Business is built on networks, and you never know who your connections might be connected to. So many aspects of business life revolve around who you know, and having the right relationships can lead you to the role you are looking for. But your network can provide so much more than a word-of-mouth referral. Lean into your network for advice, guidance, support, introductions, feedback, and insight. If you have executives in your network who already hold board positions, reach out to them to ask questions, find out more about their experiences, and get their advice for succeeding in the role. Turn to those who know you well and have worked with you closely to glean what you do well and what you can improve on.
A board position is a leadership role, and so many of the core skills required can be gleaned and strengthened from networking. You need to be good with people and work well with others. You need to be the type of person who takes initiative and proactively seeks out opportunity to learn, improve, and grow. Communication skills are key, as is the ability to listen and take feedback on board. All of these are valuable capabilities that nurturing your network can provide.
You have decided to pursue a board position, but are you fully aware of what that will entail? Are you up to speed on board competencies and the mindset required for success? Are you clear on the expectations of the role, as well as any potential liabilities? If an external position, executive committee role, or NED position is what you are after, are you clear on what the time commitment will be and able to give that?
Talking to others about their experiences is one of the best ways to answer these questions, but there are some passive methods to explore as well. Read articles from trusted resources or thought leadership pieces from respected executives. If there are bylaws or handbooks available within the organisation, familiarise yourself with them. Another great tactic is to work one-on-one with a knowledgeable and credible executive coach who knows this space and can provide individualised guidance.
By now, you will have identified what you have to offer and who you are as a professional, and will have found a way to express that. You know who you need to influence, and maybe have some others on hand who are willing to vouch for you. You have tapped into your network and received valuable insight, advice, and feedback. And above all, you are clear on the role you are pursuing, the skills and mindset needed, the expectations involved, and the responsibilities. The time has now come to put the pieces all together into a well-crafted bio.
This bio should be informed by all of the research you have conducted and insight you have gained in early stages of the strategy, and tie your own skills and experiences to the requirements of the role. The bio should clearly and succinctly articulate what you have to offer and why you are the perfect person for the role. It may seem intimidating now, but these are the same messages you have been trying to portray in all of your activity thus far. It’s just a matter of piecing together all of the hard work you have already done. Be patient, be persistent, and be confident in what you bring to the table.

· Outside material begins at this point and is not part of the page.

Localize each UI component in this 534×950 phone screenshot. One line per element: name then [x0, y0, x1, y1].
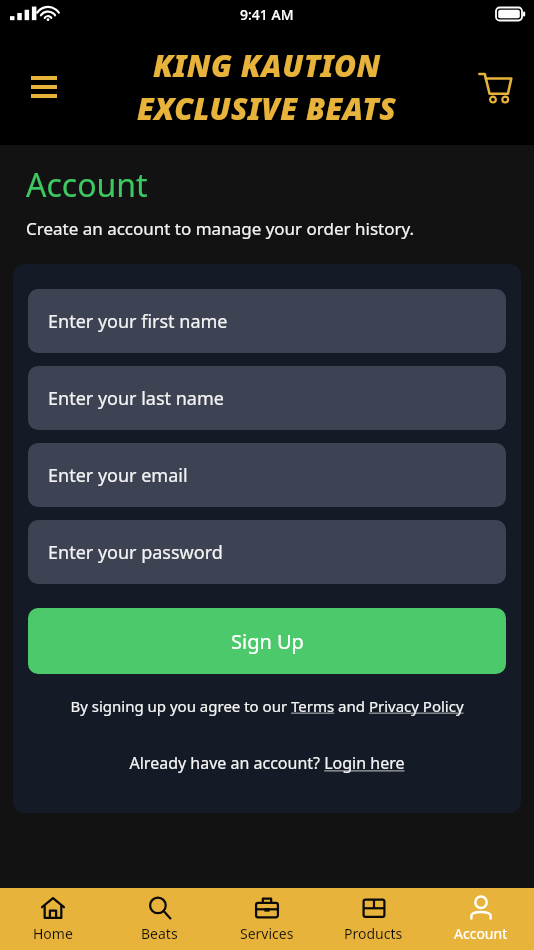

There are many elements to consider when planning to make this significant a career move as you will need to weigh up both the positives and associated risks, but with the right strategy you will be well on your way. Due to the scarcity of these positions, the requirements they entail, and the work required to build your personal brand, we recommend planning your move two to three years in advance of when you would ideally like to secure your role. This will allow you adequate time to make the best impression possible. Be consistent and persistent, and one day you should find the hard work pays off and you gain what may have seemed to be a far off aspirational role.